El periodista Paco González calificó de “bochorno” los pitidos al himno de España durante la final de la Copa del Rey disputada en el estadio de Estadio de La Cartuja

La final de la Copa del Rey volvió a dejar una imagen que se ha repetido en varias ediciones recientes: los pitidos de una parte del público durante la interpretación del himno de España en los instantes previos al inicio del partido.
El escenario, el estadio de Estadio de La Cartuja, fue testigo de un episodio que, una vez más, ha generado una fuerte reacción tanto en el ámbito mediático como en redes sociales.
Entre las voces más críticas destacó la del periodista deportivo Paco González, director del popular programa radiofónico *Tiempo de Juego* en la cadena Cadena COPE.
Visiblemente molesto durante la retransmisión, González no dudó en expresar su indignación de forma directa: “Hemos asistido una vez más al bochorno del himno nacional pitado”.
Su comentario, pronunciado en directo, reflejó el cansancio ante una situación que, lejos de desaparecer, parece haberse consolidado como una constante en determinados eventos deportivos.
El periodista fue más allá en su análisis, apuntando no solo a quienes protagonizan los silbidos, sino también a la falta de medidas que eviten su repetición.
“Algún día llegarán sanciones y se respetará y nos respetaremos unos a otros, aunque parece estar lejos”, afirmó, sugiriendo que la ausencia de consecuencias contribuye a la normalización de estos comportamientos.
Los pitidos al himno en finales de la Copa del Rey no son un fenómeno nuevo.
En los últimos años, especialmente en encuentros en los que participan equipos con fuerte identidad regional, como FC Barcelona o Athletic Club, se han registrado episodios similares.
Estos actos suelen interpretarse como expresiones de protesta política o reivindicación identitaria, lo que añade complejidad al debate sobre su significado y sus límites.
La escena en La Cartuja volvió a poner de relieve esa tensión entre libertad de expresión y respeto institucional.
Mientras algunos sectores consideran que los pitidos forman parte del derecho a manifestarse, otros los ven como una falta de respeto hacia los símbolos del Estado.
Este choque de interpretaciones ha alimentado un debate recurrente en la sociedad española.
En redes sociales, la polémica se amplificó rápidamente.
Numerosos usuarios expresaron su malestar, denunciando lo que consideran un trato desigual en la valoración de distintas conductas públicas.
“Si pitas el himno de España es libertad de expresión, pero otras cosas se condenan de inmediato”, señalaba uno de los mensajes más compartidos.
Otros comparaban la reacción que generarían actos similares en contextos internacionales, cuestionando la coherencia en la aplicación de criterios.

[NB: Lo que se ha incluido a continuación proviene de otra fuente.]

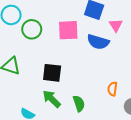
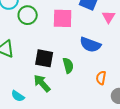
blue semicircle: (98, 42) -> (90, 45), moved
green semicircle: (79, 103) -> (68, 65), moved

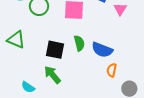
blue semicircle: (90, 45) -> (102, 50), moved
green semicircle: (68, 65) -> (79, 43), moved

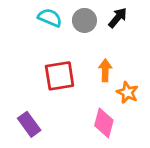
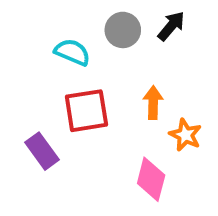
cyan semicircle: (50, 18) -> (72, 52), moved
purple rectangle: (29, 124) -> (42, 151), moved

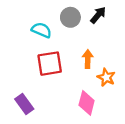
purple rectangle: (42, 151) -> (24, 104), moved

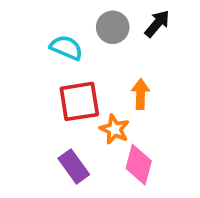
orange star: (106, 77) -> (115, 129), moved
purple rectangle: (24, 104) -> (74, 166), moved

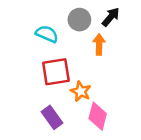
orange arrow: (141, 94) -> (99, 44), moved

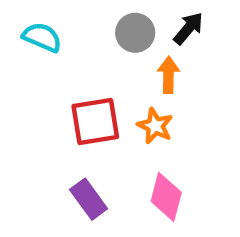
cyan semicircle: (47, 34) -> (42, 37), moved
orange star: (81, 91) -> (155, 126), moved

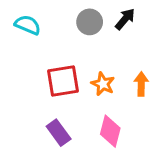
orange arrow: (168, 75) -> (141, 84), moved

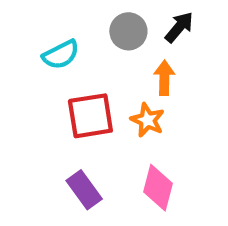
cyan semicircle: (28, 25) -> (61, 55), moved, turned 130
orange arrow: (141, 84) -> (164, 78), moved

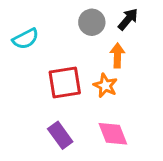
cyan semicircle: (61, 55) -> (26, 39), moved
pink diamond: (158, 188) -> (113, 134), turned -36

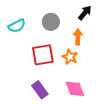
gray circle: (92, 22) -> (51, 22), moved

A estas críticas se sumaron también figuras públicas como Antonio Naranjo, quien ha manifestado en diversas ocasiones su rechazo a este tipo de comportamientos, y Marcos de Quinto, que ha insistido en la necesidad de establecer límites claros.
Ambos han coincidido en señalar que la tolerancia hacia estos actos contrasta con la contundencia con la que se reaccionan ante otras expresiones consideradas ofensivas.

El contexto institucional añade otra capa al debate.
En España, la legislación no contempla sanciones específicas por pitar el himno en eventos deportivos, lo que deja la cuestión en un terreno ambiguo entre lo legal y lo ético.
Las autoridades deportivas y organizadores de eventos han optado, en general, por no intervenir de forma directa, lo que ha contribuido a que estas escenas se repitan sin cambios significativos.
Para Paco González, este escenario refleja una falta de consenso social sobre el significado y el valor de los símbolos nacionales.
Su intervención no solo fue una reacción emocional al momento vivido, sino también una llamada de atención sobre la necesidad de abordar el problema desde una perspectiva más amplia.
La final de la Copa del Rey, concebida como una celebración del deporte, volvió así a convertirse en un espacio de confrontación simbólica.
Lo ocurrido en La Cartuja demuestra que el fútbol, más allá de lo deportivo, sigue siendo un reflejo de las tensiones sociales y políticas presentes en el país.
Mientras tanto, el debate permanece abierto.
Las palabras de González han reavivado una discusión que trasciende el ámbito deportivo y que interpela directamente a la convivencia, el respeto y los límites de la expresión pública en una sociedad plural.